* EXERCISE INSTRUCTIONS *
Your response must be made up of each line in the data below that contains the string "Device".

== RECORDS FOR THIS EXERCISE

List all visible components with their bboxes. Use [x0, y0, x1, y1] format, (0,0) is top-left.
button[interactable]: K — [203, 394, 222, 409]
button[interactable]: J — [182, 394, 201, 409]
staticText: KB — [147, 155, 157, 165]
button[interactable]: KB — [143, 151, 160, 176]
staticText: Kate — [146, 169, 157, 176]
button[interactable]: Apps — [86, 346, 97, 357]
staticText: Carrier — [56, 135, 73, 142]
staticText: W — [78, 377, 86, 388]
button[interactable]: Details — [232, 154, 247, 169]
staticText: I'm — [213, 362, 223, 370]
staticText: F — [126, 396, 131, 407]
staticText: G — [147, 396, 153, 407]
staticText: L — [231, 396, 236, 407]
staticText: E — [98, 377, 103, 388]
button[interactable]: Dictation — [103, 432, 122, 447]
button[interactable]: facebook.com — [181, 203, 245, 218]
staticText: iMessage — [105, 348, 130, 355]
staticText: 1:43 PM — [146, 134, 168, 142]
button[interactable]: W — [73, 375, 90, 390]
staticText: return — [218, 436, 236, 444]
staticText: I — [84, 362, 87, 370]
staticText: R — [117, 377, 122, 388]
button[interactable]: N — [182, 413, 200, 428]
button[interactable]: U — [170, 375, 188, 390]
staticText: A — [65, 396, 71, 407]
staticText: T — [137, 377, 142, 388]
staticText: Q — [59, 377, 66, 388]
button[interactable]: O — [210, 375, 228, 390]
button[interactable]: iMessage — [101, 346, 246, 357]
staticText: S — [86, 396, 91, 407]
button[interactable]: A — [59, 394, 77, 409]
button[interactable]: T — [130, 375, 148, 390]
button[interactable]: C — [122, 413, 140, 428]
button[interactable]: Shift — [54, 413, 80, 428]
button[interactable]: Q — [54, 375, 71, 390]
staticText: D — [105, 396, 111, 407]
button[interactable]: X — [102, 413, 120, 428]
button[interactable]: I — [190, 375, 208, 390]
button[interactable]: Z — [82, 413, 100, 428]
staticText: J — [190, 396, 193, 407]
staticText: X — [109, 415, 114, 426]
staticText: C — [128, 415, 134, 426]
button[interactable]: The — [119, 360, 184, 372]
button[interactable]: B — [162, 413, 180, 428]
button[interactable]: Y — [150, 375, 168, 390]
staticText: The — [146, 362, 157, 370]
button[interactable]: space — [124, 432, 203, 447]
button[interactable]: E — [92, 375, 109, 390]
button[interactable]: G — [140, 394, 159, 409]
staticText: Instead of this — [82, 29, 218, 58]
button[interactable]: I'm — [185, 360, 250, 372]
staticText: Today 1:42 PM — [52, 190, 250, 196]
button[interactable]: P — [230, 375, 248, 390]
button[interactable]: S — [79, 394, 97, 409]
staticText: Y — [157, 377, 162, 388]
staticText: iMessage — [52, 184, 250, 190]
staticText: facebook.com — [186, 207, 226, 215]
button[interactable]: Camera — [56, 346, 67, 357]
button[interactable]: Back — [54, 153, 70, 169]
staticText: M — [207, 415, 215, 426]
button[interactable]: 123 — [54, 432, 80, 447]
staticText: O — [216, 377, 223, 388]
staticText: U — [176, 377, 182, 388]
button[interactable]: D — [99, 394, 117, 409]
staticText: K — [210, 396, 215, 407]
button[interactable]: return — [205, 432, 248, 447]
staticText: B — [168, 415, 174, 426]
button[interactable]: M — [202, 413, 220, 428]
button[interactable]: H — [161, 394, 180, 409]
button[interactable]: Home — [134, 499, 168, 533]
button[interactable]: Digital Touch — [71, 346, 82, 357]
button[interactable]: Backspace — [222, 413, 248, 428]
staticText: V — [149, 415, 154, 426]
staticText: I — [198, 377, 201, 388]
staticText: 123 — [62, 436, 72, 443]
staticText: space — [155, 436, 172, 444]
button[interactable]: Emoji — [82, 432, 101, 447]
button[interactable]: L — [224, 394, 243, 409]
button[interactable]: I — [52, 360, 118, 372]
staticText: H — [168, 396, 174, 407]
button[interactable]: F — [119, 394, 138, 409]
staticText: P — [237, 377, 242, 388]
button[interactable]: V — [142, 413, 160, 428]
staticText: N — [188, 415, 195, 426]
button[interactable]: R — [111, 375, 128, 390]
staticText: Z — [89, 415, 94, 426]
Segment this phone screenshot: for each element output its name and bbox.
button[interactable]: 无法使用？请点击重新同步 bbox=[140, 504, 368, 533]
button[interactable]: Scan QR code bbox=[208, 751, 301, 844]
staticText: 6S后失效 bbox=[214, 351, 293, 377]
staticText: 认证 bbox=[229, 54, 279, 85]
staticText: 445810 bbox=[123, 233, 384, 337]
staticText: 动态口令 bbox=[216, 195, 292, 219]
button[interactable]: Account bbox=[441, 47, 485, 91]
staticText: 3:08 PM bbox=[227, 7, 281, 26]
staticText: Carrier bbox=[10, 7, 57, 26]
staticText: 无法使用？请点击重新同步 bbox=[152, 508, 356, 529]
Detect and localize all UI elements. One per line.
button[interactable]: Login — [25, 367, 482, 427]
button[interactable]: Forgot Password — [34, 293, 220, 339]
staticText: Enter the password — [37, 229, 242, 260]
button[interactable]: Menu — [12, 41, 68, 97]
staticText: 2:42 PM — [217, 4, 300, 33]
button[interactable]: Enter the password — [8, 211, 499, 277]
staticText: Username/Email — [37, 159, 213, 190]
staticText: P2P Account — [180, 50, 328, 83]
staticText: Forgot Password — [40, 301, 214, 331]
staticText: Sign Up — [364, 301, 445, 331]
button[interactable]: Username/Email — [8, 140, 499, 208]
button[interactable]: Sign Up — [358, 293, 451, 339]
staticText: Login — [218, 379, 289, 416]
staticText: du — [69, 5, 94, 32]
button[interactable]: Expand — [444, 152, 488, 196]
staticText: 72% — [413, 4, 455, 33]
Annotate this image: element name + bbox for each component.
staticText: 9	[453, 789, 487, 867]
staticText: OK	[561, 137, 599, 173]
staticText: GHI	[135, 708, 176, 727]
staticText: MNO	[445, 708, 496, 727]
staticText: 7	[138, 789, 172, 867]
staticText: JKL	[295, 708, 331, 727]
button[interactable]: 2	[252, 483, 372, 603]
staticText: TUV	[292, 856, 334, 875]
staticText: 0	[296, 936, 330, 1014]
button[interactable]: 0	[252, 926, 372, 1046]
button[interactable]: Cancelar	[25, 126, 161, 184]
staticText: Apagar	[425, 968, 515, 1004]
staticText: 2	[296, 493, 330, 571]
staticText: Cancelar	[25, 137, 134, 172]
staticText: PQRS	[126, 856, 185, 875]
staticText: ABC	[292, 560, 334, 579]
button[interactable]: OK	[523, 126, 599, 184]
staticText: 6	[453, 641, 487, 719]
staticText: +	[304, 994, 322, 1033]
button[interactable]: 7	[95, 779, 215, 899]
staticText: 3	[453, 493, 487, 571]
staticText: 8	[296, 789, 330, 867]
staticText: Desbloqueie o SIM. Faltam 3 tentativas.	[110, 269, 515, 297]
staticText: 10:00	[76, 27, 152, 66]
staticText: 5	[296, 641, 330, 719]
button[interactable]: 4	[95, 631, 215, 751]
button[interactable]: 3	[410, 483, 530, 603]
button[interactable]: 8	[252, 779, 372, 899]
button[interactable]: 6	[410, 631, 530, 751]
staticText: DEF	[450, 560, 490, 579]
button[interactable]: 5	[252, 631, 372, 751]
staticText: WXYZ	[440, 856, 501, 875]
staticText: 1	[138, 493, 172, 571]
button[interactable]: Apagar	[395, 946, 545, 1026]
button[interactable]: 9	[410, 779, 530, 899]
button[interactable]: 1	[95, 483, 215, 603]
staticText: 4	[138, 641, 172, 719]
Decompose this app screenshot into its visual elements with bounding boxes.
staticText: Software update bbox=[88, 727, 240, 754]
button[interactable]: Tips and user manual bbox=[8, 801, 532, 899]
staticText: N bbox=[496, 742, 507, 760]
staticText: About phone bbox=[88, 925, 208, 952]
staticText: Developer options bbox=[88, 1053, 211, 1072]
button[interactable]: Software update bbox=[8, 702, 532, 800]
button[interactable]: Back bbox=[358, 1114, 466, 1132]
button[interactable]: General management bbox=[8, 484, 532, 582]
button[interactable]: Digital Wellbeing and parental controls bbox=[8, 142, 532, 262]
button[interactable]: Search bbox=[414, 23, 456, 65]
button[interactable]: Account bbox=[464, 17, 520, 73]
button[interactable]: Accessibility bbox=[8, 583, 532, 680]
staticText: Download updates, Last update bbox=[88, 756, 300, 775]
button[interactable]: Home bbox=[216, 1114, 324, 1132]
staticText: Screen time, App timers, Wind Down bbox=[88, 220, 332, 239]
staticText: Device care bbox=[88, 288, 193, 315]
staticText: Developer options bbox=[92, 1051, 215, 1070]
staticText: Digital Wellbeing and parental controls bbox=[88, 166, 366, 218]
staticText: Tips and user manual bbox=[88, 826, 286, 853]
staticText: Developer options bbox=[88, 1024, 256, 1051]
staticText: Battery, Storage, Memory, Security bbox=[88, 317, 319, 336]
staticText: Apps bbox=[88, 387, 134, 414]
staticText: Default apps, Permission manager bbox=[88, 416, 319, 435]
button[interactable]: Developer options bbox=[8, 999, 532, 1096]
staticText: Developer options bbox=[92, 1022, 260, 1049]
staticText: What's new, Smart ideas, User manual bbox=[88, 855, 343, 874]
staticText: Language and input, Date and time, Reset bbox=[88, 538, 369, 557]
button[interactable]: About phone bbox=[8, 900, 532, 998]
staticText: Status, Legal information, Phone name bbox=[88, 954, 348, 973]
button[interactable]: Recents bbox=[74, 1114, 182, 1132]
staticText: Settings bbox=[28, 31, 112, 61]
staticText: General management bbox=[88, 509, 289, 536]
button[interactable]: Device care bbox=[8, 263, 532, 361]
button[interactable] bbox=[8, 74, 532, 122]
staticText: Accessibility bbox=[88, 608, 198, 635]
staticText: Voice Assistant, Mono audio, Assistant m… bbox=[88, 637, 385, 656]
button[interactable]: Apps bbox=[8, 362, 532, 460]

====

* EXERCISE RESPONSE *
staticText: Device care bbox=[88, 288, 193, 315]
button[interactable]: Device care bbox=[8, 263, 532, 361]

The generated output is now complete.